Basic Rules of Integer Division

Here are the fundamental rules you'll need to know, based on the provided references:

• Dividing an Integer by Itself (Except Zero): Any non-zero integer divided by itself equals 1.
  • Reference: (1)
  • Example: 5 ÷ 5 = 1, (-3) ÷ (-3) = 1
• Dividing an Integer by 1: Any integer divided by 1 equals the integer itself.
  • Reference: (2)
  • Example: 7 ÷ 1 = 7, (-4) ÷ 1 = -4
• Dividing Zero by a Non-Zero Integer: Zero divided by any non-zero integer always equals 0.
  • Reference: (3)
  • Example: 0 ÷ 6 = 0, 0 ÷ (-2) = 0
• Dividing by Zero: Dividing any integer by zero is not defined, and therefore, is not a valid operation.
  • Reference: (4)
  • Example: 5 ÷ 0 is not valid.

Rules Involving Signs

The rules for multiplying and dividing integers regarding signs are the same.
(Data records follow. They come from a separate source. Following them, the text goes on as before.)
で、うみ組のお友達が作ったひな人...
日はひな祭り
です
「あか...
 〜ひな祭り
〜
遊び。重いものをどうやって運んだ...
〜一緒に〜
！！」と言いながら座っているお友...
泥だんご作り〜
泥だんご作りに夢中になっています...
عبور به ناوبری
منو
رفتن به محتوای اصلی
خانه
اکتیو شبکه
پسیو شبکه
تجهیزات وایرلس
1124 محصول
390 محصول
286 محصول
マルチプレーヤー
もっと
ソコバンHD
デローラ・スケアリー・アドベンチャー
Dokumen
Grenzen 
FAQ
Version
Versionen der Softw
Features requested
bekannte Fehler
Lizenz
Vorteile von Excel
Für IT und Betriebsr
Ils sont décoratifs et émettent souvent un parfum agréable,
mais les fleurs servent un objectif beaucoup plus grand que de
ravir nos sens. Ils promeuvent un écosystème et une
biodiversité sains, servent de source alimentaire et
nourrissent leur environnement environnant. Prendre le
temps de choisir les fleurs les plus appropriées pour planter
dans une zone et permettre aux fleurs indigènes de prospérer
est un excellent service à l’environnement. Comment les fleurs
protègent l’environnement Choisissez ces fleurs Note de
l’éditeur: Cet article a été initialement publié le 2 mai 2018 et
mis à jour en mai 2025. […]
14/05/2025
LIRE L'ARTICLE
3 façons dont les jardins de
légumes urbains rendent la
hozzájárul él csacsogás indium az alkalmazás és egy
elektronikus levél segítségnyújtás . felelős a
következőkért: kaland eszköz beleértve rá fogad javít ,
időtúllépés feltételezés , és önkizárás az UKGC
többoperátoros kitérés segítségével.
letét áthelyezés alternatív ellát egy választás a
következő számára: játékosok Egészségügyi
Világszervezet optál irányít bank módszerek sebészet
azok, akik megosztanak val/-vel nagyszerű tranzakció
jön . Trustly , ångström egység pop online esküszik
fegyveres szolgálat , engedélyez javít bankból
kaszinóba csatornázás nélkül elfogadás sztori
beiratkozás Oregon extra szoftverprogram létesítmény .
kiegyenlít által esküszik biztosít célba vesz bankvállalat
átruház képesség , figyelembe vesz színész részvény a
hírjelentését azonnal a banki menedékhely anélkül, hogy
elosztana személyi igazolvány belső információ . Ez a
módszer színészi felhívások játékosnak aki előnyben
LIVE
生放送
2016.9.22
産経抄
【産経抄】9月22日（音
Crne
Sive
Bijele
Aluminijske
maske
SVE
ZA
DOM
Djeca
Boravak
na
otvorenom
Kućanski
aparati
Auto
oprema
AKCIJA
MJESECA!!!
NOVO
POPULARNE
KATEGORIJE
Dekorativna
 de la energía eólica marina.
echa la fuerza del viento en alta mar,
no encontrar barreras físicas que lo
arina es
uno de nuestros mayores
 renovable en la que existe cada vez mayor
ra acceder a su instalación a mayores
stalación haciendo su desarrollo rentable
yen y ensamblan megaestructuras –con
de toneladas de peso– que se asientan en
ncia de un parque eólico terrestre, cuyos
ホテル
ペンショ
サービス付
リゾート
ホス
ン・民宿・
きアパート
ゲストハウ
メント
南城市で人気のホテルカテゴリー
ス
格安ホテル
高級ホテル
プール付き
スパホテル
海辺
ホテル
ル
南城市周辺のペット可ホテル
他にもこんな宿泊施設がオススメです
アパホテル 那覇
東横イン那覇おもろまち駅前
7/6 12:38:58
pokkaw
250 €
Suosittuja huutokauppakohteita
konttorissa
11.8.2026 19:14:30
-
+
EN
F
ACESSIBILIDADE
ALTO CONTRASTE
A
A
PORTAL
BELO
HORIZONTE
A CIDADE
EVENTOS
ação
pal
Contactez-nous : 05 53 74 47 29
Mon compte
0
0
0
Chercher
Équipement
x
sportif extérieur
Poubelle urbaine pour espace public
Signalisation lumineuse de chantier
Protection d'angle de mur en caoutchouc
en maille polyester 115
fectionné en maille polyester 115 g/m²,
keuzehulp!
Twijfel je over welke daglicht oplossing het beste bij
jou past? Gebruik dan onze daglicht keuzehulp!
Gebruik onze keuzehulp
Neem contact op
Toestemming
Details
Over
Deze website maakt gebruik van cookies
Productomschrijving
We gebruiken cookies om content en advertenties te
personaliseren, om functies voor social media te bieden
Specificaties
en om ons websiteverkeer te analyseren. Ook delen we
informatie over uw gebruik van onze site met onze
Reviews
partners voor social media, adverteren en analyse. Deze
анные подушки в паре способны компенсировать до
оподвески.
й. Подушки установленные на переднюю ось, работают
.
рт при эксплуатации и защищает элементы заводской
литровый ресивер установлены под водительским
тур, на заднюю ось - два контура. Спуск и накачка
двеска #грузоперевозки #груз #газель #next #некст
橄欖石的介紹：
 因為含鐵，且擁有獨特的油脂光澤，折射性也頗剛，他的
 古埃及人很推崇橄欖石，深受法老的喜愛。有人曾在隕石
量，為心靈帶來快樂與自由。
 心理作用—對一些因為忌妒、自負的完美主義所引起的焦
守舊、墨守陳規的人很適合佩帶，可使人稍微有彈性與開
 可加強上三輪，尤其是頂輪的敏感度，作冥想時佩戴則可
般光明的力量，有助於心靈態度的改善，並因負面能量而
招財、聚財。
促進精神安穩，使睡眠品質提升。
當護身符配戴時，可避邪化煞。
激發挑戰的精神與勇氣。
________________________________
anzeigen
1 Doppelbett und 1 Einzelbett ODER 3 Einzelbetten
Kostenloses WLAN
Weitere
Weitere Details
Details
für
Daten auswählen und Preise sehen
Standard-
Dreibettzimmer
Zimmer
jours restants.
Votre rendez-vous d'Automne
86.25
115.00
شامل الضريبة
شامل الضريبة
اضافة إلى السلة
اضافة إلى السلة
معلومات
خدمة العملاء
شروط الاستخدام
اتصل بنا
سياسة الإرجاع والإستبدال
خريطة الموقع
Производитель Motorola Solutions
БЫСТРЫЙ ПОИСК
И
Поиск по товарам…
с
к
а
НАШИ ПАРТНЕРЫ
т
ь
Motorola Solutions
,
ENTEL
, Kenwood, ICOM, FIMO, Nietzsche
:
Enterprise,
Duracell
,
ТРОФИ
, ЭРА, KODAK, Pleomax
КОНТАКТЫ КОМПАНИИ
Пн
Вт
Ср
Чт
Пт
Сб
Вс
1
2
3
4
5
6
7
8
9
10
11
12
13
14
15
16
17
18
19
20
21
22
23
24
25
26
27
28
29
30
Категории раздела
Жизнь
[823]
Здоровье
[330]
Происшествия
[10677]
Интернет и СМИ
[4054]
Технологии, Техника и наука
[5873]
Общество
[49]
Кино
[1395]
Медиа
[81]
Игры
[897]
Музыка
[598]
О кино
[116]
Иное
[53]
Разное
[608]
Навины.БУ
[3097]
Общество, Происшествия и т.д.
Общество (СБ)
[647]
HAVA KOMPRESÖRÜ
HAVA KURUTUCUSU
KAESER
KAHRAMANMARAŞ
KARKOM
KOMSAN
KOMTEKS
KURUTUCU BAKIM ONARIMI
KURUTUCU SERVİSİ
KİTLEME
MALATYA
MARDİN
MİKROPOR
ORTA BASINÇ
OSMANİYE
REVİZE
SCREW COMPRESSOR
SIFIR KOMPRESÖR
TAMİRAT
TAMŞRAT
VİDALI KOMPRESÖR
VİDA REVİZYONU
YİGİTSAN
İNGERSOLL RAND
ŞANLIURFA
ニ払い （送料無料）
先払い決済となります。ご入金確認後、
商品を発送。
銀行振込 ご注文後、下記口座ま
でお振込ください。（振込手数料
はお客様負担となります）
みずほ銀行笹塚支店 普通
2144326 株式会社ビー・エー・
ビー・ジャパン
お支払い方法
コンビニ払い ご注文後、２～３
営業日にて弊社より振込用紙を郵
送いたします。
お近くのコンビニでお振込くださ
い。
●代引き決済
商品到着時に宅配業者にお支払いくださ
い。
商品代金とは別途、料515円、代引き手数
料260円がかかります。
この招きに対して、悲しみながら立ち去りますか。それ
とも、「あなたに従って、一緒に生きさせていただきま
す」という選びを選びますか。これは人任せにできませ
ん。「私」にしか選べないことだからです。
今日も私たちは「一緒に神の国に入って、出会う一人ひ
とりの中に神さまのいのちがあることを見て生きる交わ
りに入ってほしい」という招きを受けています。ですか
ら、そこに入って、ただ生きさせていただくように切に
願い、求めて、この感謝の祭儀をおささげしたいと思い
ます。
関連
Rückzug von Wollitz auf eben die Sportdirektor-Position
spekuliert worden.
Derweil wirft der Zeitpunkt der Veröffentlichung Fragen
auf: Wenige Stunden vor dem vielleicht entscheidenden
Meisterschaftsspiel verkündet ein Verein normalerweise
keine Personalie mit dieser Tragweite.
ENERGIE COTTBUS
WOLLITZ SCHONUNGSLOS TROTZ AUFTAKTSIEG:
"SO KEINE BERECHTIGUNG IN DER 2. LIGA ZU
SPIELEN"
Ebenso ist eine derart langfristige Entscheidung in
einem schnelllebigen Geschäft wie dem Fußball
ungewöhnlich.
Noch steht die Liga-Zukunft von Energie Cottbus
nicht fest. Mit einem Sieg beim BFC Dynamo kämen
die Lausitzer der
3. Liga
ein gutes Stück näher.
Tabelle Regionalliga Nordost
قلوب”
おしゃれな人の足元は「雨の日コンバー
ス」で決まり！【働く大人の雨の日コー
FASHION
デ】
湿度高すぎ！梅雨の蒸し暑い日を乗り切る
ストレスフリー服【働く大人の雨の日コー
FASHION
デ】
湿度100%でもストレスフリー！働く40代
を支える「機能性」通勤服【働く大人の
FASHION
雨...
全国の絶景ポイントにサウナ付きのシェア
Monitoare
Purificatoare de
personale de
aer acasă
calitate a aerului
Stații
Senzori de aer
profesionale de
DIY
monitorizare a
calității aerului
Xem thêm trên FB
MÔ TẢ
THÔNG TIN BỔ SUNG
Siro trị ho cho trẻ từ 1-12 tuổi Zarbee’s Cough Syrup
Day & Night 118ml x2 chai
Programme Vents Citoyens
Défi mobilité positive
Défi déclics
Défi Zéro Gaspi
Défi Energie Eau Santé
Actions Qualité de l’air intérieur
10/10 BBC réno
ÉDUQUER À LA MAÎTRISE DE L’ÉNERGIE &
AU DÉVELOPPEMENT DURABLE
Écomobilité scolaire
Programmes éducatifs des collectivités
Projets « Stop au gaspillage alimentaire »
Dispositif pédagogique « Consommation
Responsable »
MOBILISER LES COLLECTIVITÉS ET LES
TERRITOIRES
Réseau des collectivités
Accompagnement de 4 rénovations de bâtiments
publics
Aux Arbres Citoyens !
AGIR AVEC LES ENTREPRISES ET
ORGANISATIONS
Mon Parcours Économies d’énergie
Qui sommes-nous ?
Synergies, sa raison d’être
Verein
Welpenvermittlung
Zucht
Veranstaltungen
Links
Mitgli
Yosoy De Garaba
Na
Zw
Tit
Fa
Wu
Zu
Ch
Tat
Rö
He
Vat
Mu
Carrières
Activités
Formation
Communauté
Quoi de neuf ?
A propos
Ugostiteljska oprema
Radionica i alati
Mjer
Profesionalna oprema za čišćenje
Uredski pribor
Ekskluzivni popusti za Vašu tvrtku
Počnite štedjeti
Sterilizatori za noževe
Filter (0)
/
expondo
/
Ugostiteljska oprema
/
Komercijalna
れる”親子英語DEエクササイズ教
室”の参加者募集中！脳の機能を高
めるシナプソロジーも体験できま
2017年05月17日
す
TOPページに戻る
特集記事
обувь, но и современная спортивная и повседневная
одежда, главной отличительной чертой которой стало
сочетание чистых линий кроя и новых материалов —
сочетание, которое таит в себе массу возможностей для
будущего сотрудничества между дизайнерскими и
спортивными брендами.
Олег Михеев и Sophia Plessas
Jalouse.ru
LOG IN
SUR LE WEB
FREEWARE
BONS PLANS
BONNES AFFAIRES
• Positive ÷ Positive = Positive: Example: 10 ÷ 2 = 5
• Negative ÷ Negative = Positive: Example: (-12) ÷ (-3) = 4
• Positive ÷ Negative = Negative: Example: 15 ÷ (-5) = -3
• Negative ÷ Positive = Negative: Example: (-20) ÷ 4 = -5

Important Note on Order of Operations

When you have more than one division operation, the order matters:

• Non-Associative Property: If you have three non-zero integers, x, y, and z, then (x ÷ y) ÷ z is not the same as x ÷ (y ÷ z), except when z = 1.
  • Reference: (5)
  • Example:
    • (12 ÷ 2) ÷ 3 = 6 ÷ 3 = 2
    • 12 ÷ (2 ÷ 3) = 12 ÷ (2/3) = 18.

Step-by-Step Process

To divide integers effectively:

1. Ignore the signs: Perform the division as if all numbers are positive.
2. Determine the sign of the answer:
   • Same signs result in a positive answer.
   • Different signs result in a negative answer.

Examples

Let's look at a few examples:

• Example 1: (-21) ÷ (-7)
  1. 21 ÷ 7 = 3
  2. Negative ÷ Negative = Positive
  3. Answer: 3
• Example 2: 36 ÷ (-4)
  1. 36 ÷ 4 = 9
  2. Positive ÷ Negative = Negative
  3. Answer: -9
• Example 3: (-48) ÷ 6
  1. 48 ÷ 6 = 8
  2. Negative ÷ Positive = Negative
  3. Answer: -8

Practice

Practice is key to mastering integer division. Use the above rules and examples to solve different types of problems.